## WHAT TO DO:
Would you transcribe word for word every line from the one containing "regular or nonstick aluminum foil" to the end of the data, both ends included, and leave out the rest?

## Items from a data source:

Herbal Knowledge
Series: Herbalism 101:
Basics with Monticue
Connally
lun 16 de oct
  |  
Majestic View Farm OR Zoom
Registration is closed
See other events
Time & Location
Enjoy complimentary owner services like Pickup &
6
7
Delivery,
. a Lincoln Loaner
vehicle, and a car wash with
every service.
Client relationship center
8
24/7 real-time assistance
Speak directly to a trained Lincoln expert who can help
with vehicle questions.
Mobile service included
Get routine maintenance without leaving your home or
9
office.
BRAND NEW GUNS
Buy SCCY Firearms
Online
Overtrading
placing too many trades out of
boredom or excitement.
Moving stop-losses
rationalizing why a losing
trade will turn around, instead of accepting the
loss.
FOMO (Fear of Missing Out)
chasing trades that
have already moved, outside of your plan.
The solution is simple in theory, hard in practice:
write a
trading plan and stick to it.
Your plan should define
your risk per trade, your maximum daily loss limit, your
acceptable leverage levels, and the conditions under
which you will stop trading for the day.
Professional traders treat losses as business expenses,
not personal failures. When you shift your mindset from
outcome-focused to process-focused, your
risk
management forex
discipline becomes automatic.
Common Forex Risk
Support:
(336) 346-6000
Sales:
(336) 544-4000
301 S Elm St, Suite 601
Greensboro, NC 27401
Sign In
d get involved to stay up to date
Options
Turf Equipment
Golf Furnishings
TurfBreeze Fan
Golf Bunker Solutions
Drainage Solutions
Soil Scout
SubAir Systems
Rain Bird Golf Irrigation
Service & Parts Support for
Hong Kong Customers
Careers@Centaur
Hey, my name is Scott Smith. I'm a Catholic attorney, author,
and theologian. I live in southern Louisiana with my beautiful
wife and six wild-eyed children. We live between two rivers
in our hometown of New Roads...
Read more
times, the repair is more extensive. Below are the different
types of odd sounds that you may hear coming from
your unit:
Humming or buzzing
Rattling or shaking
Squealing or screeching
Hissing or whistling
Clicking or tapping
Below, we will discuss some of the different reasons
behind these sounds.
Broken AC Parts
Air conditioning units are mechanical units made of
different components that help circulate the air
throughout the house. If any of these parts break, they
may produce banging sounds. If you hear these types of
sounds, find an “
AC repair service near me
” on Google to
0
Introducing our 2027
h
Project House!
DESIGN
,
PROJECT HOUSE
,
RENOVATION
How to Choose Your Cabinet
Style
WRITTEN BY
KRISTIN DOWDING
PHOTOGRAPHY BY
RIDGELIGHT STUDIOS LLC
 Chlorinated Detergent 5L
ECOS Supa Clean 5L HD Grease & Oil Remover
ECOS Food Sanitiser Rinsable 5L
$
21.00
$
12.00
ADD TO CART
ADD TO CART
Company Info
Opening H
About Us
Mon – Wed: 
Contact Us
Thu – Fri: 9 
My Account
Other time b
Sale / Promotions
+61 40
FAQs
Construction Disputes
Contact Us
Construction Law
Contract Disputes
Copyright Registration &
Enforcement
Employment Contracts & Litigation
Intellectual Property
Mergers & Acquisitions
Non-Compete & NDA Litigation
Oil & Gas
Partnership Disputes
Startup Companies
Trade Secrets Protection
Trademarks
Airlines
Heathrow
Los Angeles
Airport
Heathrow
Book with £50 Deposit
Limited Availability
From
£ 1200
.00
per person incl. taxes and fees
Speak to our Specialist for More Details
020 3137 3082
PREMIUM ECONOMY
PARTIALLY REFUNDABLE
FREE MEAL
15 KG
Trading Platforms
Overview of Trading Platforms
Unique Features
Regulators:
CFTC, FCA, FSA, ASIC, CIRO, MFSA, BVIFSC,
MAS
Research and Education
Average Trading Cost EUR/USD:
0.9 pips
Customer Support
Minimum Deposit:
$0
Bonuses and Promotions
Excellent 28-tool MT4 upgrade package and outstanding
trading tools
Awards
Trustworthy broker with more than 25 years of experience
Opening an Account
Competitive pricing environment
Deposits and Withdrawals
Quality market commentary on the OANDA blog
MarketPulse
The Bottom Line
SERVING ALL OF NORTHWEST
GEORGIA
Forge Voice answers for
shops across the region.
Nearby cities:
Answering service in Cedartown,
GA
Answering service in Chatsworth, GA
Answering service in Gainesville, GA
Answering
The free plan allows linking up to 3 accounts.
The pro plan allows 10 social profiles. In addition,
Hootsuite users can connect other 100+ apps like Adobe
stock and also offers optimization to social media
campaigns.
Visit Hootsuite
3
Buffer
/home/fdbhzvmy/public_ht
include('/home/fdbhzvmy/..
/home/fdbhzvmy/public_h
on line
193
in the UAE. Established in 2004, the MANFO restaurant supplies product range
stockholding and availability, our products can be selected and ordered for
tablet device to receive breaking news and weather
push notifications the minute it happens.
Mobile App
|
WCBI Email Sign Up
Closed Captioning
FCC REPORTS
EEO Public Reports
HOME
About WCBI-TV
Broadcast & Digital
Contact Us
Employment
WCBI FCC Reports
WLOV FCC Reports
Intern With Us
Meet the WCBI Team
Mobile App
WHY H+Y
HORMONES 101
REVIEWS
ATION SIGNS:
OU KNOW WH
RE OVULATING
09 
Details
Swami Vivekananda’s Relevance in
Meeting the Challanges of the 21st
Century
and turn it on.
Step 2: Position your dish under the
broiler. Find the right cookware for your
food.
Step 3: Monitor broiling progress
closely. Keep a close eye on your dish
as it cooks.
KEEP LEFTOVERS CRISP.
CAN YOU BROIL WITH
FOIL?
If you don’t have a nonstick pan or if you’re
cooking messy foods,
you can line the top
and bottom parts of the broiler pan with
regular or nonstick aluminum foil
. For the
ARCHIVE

## SOLUTION TO THIS TASK:
regular or nonstick aluminum foil
. For the
ARCHIVE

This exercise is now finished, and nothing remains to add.